The new command line interface drops the -i to make it more consistent with other executables (and the original C++ code):

# new
> ./target/release/rs_pbrt -h
pbrt 0.8.0
Parse a PBRT scene file (extension .pbrt) and render it

USAGE:
    rs_pbrt [OPTIONS] <path>

FLAGS:
    -h, --help       Prints help information
    -V, --version    Prints version information

OPTIONS:
    -t, --nthreads <nthreads>    use specified number of threads for rendering [default: 0]

ARGS:
    <path>    The path to the file to read

Many files changed:

97 files changed, 59990 insertions(+), 12541 deletions(-)
...
new file   src/samplers/maxmin.rs
...
new file   src/samplers/stratified.rs

A lot of files changed just because I decided to run:

cargo clippy

Clippy

According to its Github repository, Clippy is:

A collection of lints to catch common mistakes and improve your 
Rust code.

I did mention some clippy keywords in the commit comments, so you can use those here to find more information about each lint.

Issues

Beside those changes there were two new files added to implement two new samplers:

The implementation of MaxMinDistSampler was documented in issue #121.
The implementation of StratifiedSampler was documented in issue #122.
I closed issue #125 for now without really addressing or solving it, so it might be re-opened in the future, when we stumble across a scene with hundreds of light sources.

Performance

I started looking at the performance of my Rust based implementation against the original C++ code and made some progress, but I think the series of v0.8.x releases to follow should address this until rs-pbrt kind of matches the speed of the C++ counterpart. So far the highest priority was to be feature complete and a nearly perfect match of the resulting (rendered) images (pixel by pixel).

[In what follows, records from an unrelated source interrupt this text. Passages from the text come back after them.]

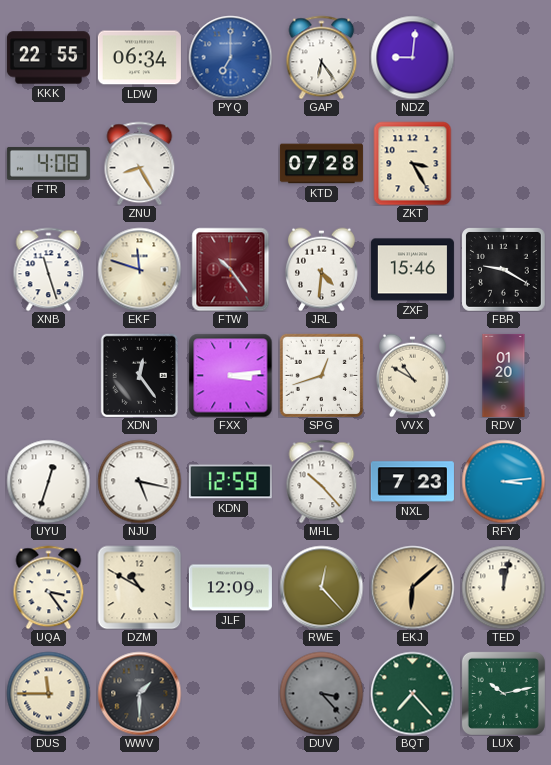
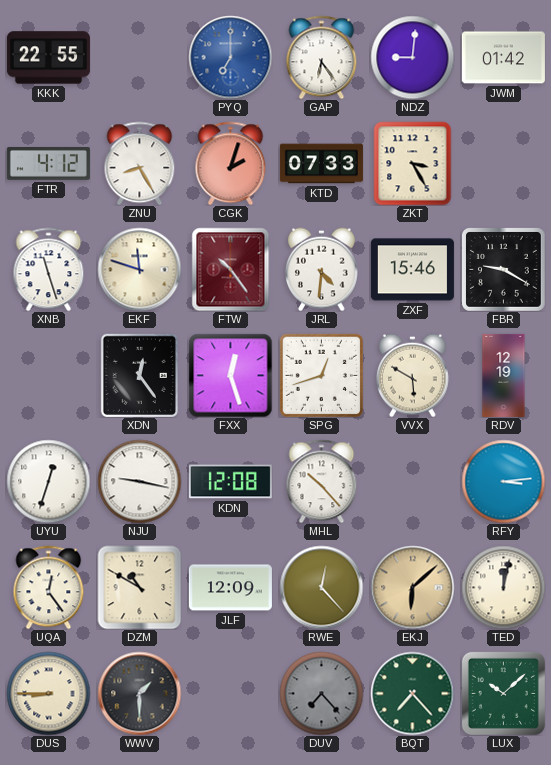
LDW: 06:34 -> none
JWM: none -> 01:42
FTR: 4:08 -> 4:12
CGK: none -> 2:03
KTD: 07:28 -> 07:33
FXX: 3:14 -> 12:27
VVX: 10:50 -> 5:50
RDV: 01:20 -> 12:19
NJU: 5:17 -> 9:17
KDN: 12:59 -> 12:08
NXL: 7:23 -> none
UQA: 3:24 -> 12:24
DUS: 11:45 -> 8:45
DUV: 3:23 -> 7:23
LUX: 10:13 -> 10:08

So, those two topics are still important and actually I would like to get some help from the community to make sure that we match the C++ counterpart as closely as we can. Here are some links to example scenes:

The official resources for PBRT contain some interesting scenes for pbrt-v3 (the C++ counterpart).
Some of those scenes can also be found in my own GitLab repository where I collect additional scenes in both .pbrt as well as in .blend (there is an executable called parse_blend_file which can render those Blender binary files) and/or .ass file format (see parse_ass_file executable and Arnold's native scene description file format).
Benedikt Bitterli’s rendering resources webpage provides some scenes for three different renderers. Beside pbrt-v3 scenes he provides the same scenes for Mitsuba (there is a Mitsuba 2 on the horizon), and his own Tungsten renderer.
I'm sure there are other resources and I'm happy to learn about them. Please drop me an email (rs-pbrt [at] posteo [.] de) if you find some. I also would like to hear about problems you might run into using rs-pbrt on some of the .pbrt files you come along. Either report by email or open a issue about it.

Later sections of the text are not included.